Task description:
I'd like every line in the following listing that holds "pero" copied.

┄┄┄┄┄┄┄┄┄┄

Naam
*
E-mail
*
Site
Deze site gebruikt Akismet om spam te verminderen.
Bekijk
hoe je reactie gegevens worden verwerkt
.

┄┄┄┄┄┄┄┄┄┄

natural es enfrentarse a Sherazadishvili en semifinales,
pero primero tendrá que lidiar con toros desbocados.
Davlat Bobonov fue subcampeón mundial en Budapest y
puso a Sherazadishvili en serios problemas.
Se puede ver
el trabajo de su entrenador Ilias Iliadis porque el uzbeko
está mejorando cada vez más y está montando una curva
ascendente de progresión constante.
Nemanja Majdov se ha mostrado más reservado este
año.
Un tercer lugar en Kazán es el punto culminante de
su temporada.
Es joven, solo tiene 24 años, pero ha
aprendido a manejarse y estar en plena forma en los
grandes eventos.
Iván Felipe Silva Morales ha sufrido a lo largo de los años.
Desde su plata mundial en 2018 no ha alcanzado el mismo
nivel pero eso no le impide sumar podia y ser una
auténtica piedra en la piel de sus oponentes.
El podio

┄┄┄┄┄┄┄┄┄┄

Response to this task:
pero primero tendrá que lidiar con toros desbocados.
Es joven, solo tiene 24 años, pero ha
nivel pero eso no le impide sumar podia y ser una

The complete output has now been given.